In a second precedential case decided with Click-to-Call, Luminara Worldwide, LLC v. Iancu, No. 2017-1629 (Fed. Cir. Aug. 16, 2018), the court applied Click-to-Call and ruled that an IPR petition was time-barred when the petitioner was served with an infringement complaint more than one year before the petition filing date, even though the complaint was dismissed without prejudice. “[B]ecause the section 315(b) time-bar applies when the underlying complaint alleging infringement has been voluntarily dismissed without prejudice, the Board erred in instituting the IPR challenging the ’319 patent.” Slip op. at 5. The court vacated the Board’s final written decision and remanded for the Board to dismiss the IPR.

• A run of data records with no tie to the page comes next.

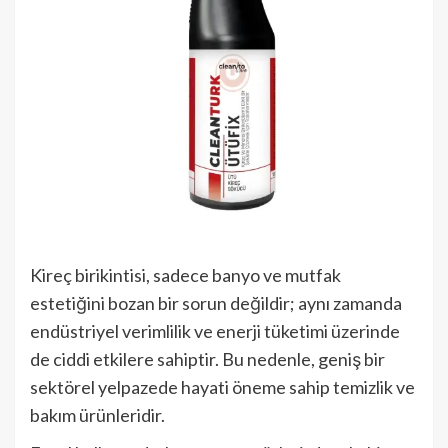
Kireç birikintisi, sadece banyo ve mutfak
estetiğini bozan bir sorun değildir; aynı zamanda
endüstriyel verimlilik ve enerji tüketimi üzerinde
de ciddi etkilere sahiptir. Bu nedenle, geniş bir
sektörel yelpazede hayati öneme sahip temizlik ve
bakım ürünleridir.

Right to Mandamus Review of Institution Decision

In the third case, In re Power Integrations, Inc., No. 2018-144 (Fed. Cir. Aug. 16, 2018), the court ruled that a petitioner in an IPR proceeding may not challenge a PTAB decision not to institute by way of a petition for a writ of mandamus alleging the Board’s failure to comply with the Administrative Procedures Act.

Power Integrations filed multiple IPR petitions based on various documents it alleged were printed publications that had the status of prior art. The PTAB declined to institute trial because the petitioner failed to establish that the documents were “printed publications” under 35 U.S.C. § 102. Power Integrations filed petitions for mandamus with the Federal Circuit alleging that the Board’s ruling did not provide an adequate explanation for the decision under Section 6(d) of the A.P.A., 5 U.S.C. § 555(e).

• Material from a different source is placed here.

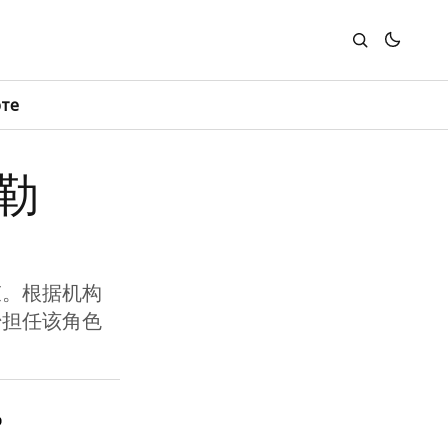
юте
勒
结束。根据机构
始担任该角色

The Federal Circuit denied the requests for mandamus as an improper attempt to circumvent 35 U.S.C. § 314(d), which states that a “determination by the Director whether to institute an inter partes review under this section shall be final and nonappealable.” In addition, the Supreme Court has held that the provision bars appellate review of an institution decision except in rare instances when the appeal implicates constitutional questions or presents “other questions of interpretation that reach, in terms of scope and impact, well beyond” section 314(d). Cuozzo Speed Technologies, LLC v. Lee, 136 S. Ct. 2131, 2141 (2016).

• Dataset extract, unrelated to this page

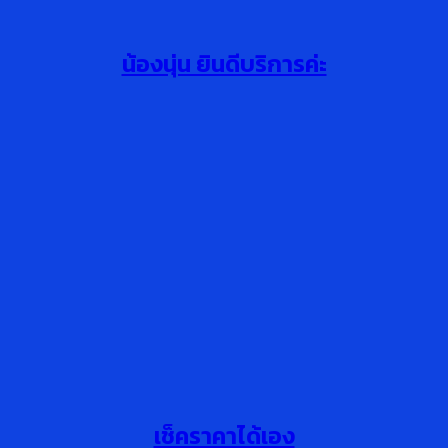
น้องนุ่น ยินดีบริการค่ะ
เช็คราคาได้เอง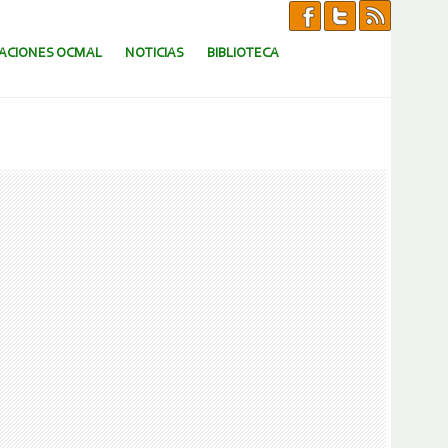
CACIONES OCMAL
NOTICIAS
BIBLIOTECA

The Federal Circuit noted that mandamus is a remedy available only in exceptional circumstances. “To obtain the remedy of mandamus, a party must show that its right to issuance of the writ is ‘clear and indisputable,’ and that there are no adequate alternative legal channels through which it may obtain that relief.” Slip op. at 6. Power Integrations failed to demonstrate a clear and indisputable right to relief from the Board’s institution decision. First, the court noted, “the statutory prohibition on appeals from decisions not to institute inter partes review cannot be sidestepped simply by styling the request for review as a petition for mandamus.” Slip op. at 6, citing In re Dominion Dealer Sols., LLC, 749 F.3d 1379, 1381 (Fed. Cir. 2014).

Second, the appeals court concluded that Power Integration’s mandamus petition was a gambit to challenge the non-institution decision on the merits, under the guise of a procedural challenge under the APA. On the merits. the Board’s decision provided the explanation required under the APA. “The notice required of an agency under the APA is modest. All that is required is that the agency explain why it decided to act as it did.  Here, we cannot say that the Board clearly and indisputably failed to fulfill that obligation.” Slip op. at 7 (quotations and citation omitted). Moreover, the court noted that:

A disappointed petitioner cannot by-pass the statutory bar on appellate review simply by directing its challenge to asserted procedural irregularities rather than to the substance of the non-institution ruling. Nothing in section 314(d) suggests that the prohibition on review applies only to the merits of the Board’s non-institution decisions and leaves this court free to review the Board’s decisions for perceived flaws in the way the Board analyzed the evidence before it. To draw such a distinction would inevitably lead to this court’s examination of the correctness of the Board’s legal and factual conclusions; i.e., it would result in this court’s review of the legal and factual bases of the Board’s non-institution decisions, which is just what Congress sought to prohibit.

Slip op. at 9-10.

Thus, the Federal Circuit denied Power Integration’s mandamus petitions.